Sin que nos lo hubiéramos propuesto, habíamos llegado al paseo de Fabra y Puig, en los confines del barrio de San Andrés.

—Que cuando vuelva hablaremos…

Hice un gesto de extrañeza.

—Eso fue —se apresuró Gustavo a aclararme— lo que ella me dijo al despedirnos. La misma canción de todo el invierno: que ya hablaremos, que ya veremos… Dejándolo todo siempre para el futuro, hablando siempre en futuro, ¿te das cuenta? Y no solo ella, Veva, mi Veva la veterinaria como la llamo cuando estamos de buenas —le tembló ligeramente la voz—, también tú y yo hablamos continuamente en ese tiempo. Como si no hubiera otro.

—¿En qué tiempo? —Estaba pensando en Marina, en lo que estaría haciendo: había ido a pasar el domingo con sus padres a la playa y no sabía cuándo la podría volver a ver; aquella misma tarde, en cuanto llegara a la pensión, o por la noche antes de acostarme, la llamaría a su casa.
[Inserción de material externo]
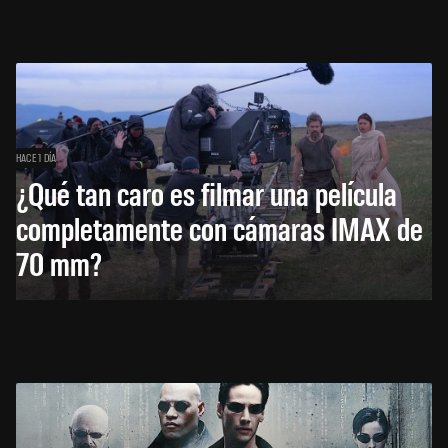
HACE 1 DÍA
¿Qué tan caro es filmar una película
completamente con cámaras IMAX de
70 mm?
—En futuro, en futuro imperfecto de indicativo. ¿Se te han olvidado ya, los tiempos verbales, que los sabíamos todos de memoria?

—Ah, claro.

—Pues eso. Que siempre estamos con lo mismo, y si no acuérdate de esta misma tarde, la conversación que hemos tenido: en julio trabajaré, en agosto ya veré, después del verano tal y cual, el próximo curso esto y lo otro… Así siempre. Como si fuera el único tiempo que supiéramos. Cuando vuelva —me pareció que la voz le temblaba un poco— hablaremos, y mientras tanto, mientras tanto… —repetía, esforzándose en vano por sobreponerse a la emoción, y también al dolor, que el recuerdo de su novia le suscitaba.